One ecology-minded local asked specifically about boxes for owls, bats and dormice, whether there would be public footpaths through the new woodland, and whether the existing wildlife-rich scrub (for example, along the old runways) would be retained.
The answers were that the scrubby, straggling, overgrown hedges will remain, and that there are already wildlife boxes as well as raptor posts (where the presence of goshawks has been identified). Existing paths will remain, there will be new paths in the new woods, and a circular route will be created, connecting the Temple of Apollo in Stourhead gardens to the bluebell woods.

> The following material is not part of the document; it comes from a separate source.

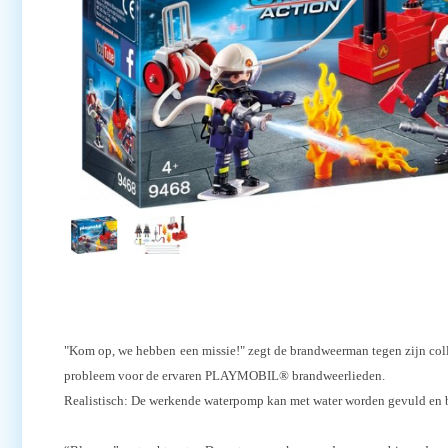
"Kom op, we hebben een missie!" zegt de brandweerman tegen zijn colle
probleem voor de ervaren PLAYMOBIL® brandweerlieden.
Realistisch: De werkende waterpomp kan met water worden gevuld en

The diversity of wildlife in the forests may come as a surprise, even to those who regularly walk on the many paths: it includes 13 of the resident UK bat species, goshawks and other raptors, 128 plant species, 248 moths and 26 birds. The rare birds recorded include the Marsh Tit, as well as the goshawks (Some of these figures come from a 2022 survey by Butterfly Conservation).

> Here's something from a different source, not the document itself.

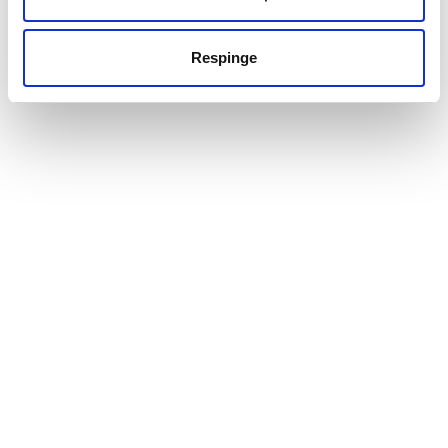
Respinge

Countering objectors’ claims that the new woodland will be a monoculture, Nick explains that there will be 13 species of broadleaf – beech, sycamore, birch and alder (‘this is not oak country,’ he says), as well as shrubs and bushy trees such as crab apple. There will be 14 species of conifer, including Douglas fir, spruce, Western cedar – and some coastal redwoods, famous as the giants of the American Pacific forests. (See photo of a recently planted ‘baby redwood’.)

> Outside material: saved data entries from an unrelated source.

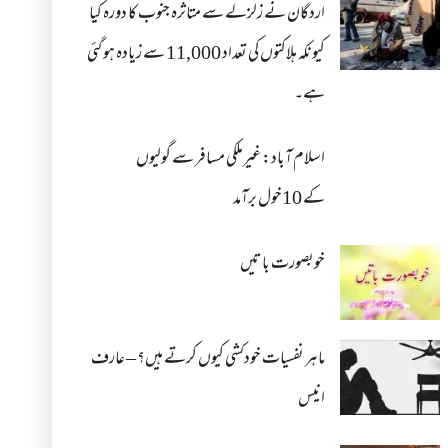
اردگان نے زلزلے سے متاثرہ جنوب کا دورہ کیا
کیونکہ ہلاکتوں کی تعداد 11,000 سے زیادہ ہو گئی
ہے۔
اسلام آباد: غیرملکی مسافر سے گولیوں
کے 10خول برآمد
خوبصورت باتیں
ماہر نفسیات خودکشی کیوں کرتے ہیں؟ – عارف
انیس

It will take many years for Bonham Plain to reach the level of diversity of the older woodlands, but in the early years it will be a good habitat for voles, hence a great hunting ground for hawks and owls, says Nick. Meanwhile, on a wetland area of the estate, there are signs of beavers at work, evidence of the way these beneficial mammals are gradually colonising rural waterways.
What is continuous cover?
The Stourhead (Western) Estate woodland is managed by David Pengelly of Canopy Land Use, experts in continuous cover management. As described by the Continuous Cover Forestry Group, this system ‘is an approach to forest management which aims to develop structurally, visually and biologically diverse forests, in which sustainable production of good quality timber is achieved along with the provision of a wide range of ecosystem services.’
There is no large-scale felling – the kind of clear-felling that scars some hillsides in the Scottish Highlands. Instead, trees are replaced in small groups as needed, with the aim over the years that natural regeneration fills in the gaps and boosts the biodiversity of the forest, while continuing to provide good-sized commercial timber.
The UK currently imports 70 per cent of the timber the country needs. Continuous cover woodland helps to address this imbalance, as well as providing environmental benefits. ‘It provides larger logs, which are needed for furniture and building, with knock-on benefits for carbon capture,’ says Nick. ‘It creates a much more complicated habitat which benefits wildlife, and the further you go with continuous cover the better it is for wildlife.’
Walkers in the Stourhead/Gasper woods may spot the occasional larger area of felling – these are usually where larch trees, infected by the Ramorum disease (which also affects sweet chestnuts), have been cut down.